### ASSIGNMENT
When you have gone through the entries below, state how many lines include the word "pour" and write nothing else.
══ THE INPUT ══
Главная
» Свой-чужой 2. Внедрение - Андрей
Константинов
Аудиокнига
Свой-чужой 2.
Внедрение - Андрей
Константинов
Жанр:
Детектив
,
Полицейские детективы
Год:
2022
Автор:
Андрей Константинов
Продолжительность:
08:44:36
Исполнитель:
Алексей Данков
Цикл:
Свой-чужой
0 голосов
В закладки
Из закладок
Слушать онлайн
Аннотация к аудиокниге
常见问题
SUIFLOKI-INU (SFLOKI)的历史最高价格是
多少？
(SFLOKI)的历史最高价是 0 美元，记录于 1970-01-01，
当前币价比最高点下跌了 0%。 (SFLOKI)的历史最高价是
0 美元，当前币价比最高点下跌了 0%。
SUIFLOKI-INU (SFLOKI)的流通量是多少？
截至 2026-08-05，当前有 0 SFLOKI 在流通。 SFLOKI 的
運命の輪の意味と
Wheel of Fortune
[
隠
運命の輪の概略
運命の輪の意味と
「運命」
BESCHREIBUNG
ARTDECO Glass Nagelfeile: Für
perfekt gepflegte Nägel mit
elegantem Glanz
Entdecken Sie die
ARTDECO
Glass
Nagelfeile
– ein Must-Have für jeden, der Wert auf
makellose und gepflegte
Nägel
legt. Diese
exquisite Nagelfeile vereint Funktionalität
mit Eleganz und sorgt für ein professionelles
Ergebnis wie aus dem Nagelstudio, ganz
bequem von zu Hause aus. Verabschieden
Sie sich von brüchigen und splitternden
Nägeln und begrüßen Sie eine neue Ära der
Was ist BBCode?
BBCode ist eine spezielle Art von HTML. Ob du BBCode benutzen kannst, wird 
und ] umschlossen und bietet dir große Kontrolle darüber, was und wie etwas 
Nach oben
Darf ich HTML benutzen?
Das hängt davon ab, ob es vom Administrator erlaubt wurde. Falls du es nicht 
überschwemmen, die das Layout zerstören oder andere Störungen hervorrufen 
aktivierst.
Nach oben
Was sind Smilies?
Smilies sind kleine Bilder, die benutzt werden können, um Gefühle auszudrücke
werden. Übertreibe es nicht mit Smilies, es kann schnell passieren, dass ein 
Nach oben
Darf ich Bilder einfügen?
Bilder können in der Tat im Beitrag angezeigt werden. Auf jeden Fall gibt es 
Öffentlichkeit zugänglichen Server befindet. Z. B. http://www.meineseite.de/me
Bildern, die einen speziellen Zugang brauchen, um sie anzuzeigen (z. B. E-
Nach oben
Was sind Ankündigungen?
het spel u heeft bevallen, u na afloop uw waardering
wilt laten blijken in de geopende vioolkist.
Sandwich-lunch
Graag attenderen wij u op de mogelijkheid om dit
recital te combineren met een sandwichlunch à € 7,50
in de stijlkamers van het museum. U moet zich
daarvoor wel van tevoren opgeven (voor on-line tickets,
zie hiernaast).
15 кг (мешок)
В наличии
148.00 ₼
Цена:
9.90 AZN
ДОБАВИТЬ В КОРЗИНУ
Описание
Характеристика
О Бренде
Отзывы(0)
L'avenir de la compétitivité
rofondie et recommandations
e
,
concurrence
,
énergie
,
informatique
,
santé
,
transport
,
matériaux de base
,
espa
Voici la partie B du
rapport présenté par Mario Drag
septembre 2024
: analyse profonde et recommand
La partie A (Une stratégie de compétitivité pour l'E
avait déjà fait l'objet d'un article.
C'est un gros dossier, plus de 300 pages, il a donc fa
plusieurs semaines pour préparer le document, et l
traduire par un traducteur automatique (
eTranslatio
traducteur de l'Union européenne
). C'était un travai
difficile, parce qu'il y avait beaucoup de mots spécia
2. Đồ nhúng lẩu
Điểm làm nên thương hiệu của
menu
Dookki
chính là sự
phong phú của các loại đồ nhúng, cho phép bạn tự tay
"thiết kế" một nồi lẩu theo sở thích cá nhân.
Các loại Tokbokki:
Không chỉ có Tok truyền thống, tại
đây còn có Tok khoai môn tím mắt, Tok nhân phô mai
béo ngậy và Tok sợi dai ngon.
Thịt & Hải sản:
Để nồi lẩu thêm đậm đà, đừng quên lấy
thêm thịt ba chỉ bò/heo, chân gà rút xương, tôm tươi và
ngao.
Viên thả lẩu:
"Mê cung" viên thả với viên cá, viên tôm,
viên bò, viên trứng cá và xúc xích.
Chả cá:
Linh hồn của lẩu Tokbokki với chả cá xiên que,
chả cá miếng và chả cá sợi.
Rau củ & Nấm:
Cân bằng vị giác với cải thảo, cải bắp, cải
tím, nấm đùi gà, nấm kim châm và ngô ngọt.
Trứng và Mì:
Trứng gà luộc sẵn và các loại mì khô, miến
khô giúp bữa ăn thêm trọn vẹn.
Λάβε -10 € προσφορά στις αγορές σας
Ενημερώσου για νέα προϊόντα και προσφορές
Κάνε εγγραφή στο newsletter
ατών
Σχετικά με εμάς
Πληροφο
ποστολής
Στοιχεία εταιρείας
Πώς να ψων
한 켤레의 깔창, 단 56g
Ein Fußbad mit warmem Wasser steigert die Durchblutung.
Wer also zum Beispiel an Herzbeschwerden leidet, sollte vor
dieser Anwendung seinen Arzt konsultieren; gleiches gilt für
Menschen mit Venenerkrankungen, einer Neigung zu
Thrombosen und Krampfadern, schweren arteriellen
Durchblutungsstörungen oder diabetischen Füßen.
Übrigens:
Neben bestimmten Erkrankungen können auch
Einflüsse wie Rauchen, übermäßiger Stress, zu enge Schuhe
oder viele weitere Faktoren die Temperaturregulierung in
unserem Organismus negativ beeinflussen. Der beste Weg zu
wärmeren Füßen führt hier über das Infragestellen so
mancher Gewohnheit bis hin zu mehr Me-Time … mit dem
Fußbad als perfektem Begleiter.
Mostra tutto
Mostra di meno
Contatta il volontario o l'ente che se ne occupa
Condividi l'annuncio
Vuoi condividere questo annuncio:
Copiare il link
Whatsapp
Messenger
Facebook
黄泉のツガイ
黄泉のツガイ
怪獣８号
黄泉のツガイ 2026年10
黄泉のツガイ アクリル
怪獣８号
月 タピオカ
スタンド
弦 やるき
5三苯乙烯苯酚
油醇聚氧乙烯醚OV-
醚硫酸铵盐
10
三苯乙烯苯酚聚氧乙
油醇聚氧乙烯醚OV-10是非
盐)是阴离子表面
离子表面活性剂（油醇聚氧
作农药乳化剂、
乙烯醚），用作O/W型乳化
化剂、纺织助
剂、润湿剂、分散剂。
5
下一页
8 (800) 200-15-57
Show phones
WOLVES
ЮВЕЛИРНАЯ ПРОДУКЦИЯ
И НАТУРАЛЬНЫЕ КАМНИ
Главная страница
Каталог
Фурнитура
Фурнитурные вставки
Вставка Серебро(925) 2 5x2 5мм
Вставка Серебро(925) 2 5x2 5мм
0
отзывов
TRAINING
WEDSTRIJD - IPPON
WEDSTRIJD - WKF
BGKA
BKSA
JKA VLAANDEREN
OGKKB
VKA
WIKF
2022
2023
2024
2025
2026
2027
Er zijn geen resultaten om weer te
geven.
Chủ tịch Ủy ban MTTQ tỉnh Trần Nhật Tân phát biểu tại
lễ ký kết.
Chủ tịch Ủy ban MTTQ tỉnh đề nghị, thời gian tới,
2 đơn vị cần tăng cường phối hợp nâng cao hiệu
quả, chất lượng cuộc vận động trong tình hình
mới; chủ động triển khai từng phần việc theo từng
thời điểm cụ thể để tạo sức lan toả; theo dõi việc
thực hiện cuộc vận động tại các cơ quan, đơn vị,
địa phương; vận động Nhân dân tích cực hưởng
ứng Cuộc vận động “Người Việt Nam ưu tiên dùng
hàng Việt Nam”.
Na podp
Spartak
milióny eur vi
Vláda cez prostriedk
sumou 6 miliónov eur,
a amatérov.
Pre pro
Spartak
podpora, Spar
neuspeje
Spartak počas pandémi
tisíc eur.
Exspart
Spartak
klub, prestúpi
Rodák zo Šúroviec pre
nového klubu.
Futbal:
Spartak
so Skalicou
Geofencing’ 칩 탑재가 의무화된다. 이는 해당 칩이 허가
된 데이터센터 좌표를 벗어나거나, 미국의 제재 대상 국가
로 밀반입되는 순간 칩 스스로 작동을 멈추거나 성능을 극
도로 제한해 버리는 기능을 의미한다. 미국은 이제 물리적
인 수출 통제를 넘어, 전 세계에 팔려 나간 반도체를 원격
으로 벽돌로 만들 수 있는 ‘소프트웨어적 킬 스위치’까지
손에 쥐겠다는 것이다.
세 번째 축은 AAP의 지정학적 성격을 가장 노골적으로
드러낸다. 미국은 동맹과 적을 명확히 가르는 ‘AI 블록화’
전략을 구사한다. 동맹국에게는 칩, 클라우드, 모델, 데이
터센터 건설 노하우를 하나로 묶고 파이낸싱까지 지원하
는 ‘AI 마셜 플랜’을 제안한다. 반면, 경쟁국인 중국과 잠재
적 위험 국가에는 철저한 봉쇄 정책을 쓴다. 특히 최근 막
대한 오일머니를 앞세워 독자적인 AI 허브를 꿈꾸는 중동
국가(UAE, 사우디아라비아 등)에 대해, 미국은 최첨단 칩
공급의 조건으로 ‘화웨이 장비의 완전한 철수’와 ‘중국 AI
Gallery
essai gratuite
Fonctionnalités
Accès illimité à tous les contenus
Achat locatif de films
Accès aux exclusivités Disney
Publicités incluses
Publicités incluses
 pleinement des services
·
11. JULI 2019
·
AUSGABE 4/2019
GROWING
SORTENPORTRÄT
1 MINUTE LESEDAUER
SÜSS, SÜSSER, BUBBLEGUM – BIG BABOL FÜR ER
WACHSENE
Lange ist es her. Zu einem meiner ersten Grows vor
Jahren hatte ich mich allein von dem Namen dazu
═══
### RESULT
2